Siriol thought, in his customary unhurried way. “If the Palace thinks of staying at home,” he said, “we’ll hear it soon enough on the grapevine. Meanwhile, it wouldn’t do no harm to see if we couldn’t start a bit of a panic. Go round letting on that it’ll be terrible bad luck for Holand to stop the Festival, and that kind of thing.”

So the Free Holanders dropped a word here and another there. Most of them were content simply to hint at dire bad luck. But Mitt felt he could not leave things so much to chance. Whenever Hobin was not by to listen, Mitt would whisper passionately to anyone who happened to be in the workshop, of floods, fires, famines, and plagues. “And that’s just the least of what’ll happen if old Hadd’s too scared to hold the Festival, ‘’ he would conclude, and pull a dreadful face to suggest all the other unspeakable kinds of bad luck. When Milda was out shopping, she said things even more highly colored.

Four days later the rumor came back to Mitt when the arms inspectors called on their weekly visit. “Hear what they’re saying?” said one. “They say if Hadd stops the Festival, the sea rises up and spews out monsters over Holand, and all manner of ignorant nonsense.”

“Yes,” said the other. “Monsters with heads like horses and horns like bulls. I mean, I know it makes you laugh, Hobin, but you must admit it shows how much happier everyone would be to know there is going to be a Festival this year.”

Hobin was still laughing after they had gone. “Monsters!” he said. “Don’t let me catch you listening to that sort of nonsense, Mitt.”

“No fear!” said Mitt. Secretly he was awed by the way the rumor had grown.

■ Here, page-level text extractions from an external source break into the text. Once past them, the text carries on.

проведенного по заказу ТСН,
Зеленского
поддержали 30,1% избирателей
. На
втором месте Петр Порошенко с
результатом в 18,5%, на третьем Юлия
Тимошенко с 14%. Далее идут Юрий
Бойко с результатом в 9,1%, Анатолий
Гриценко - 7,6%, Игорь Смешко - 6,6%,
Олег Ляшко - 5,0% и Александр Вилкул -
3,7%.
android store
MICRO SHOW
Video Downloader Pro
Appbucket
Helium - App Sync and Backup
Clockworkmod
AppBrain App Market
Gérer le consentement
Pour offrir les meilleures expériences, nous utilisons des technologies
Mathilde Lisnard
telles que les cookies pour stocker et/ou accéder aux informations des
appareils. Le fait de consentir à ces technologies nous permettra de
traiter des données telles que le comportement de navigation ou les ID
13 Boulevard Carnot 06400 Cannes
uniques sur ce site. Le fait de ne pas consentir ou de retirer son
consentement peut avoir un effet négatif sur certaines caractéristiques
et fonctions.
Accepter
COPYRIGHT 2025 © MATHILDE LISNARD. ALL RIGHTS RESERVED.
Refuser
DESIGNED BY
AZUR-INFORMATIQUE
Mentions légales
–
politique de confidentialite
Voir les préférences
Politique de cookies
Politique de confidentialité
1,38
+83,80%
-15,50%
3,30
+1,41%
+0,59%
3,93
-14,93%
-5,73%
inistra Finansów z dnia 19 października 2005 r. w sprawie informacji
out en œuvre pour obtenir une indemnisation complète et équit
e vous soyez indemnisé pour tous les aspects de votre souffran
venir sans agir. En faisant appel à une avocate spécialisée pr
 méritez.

Next day Hadd announced that the Festival would be held as usual. Hadd was no coward, and no fool either. The news Harchad’s spies brought him showed him well enough how much, he was hated in Holand. He knew that to cancel the Festival might be the thing that could spark off a real revolution. So he did not cancel it. But he forbade any of his grandsons to take part in the procession. The procession, this year, was to consist of servants and merchants and their sons—all people who did not count.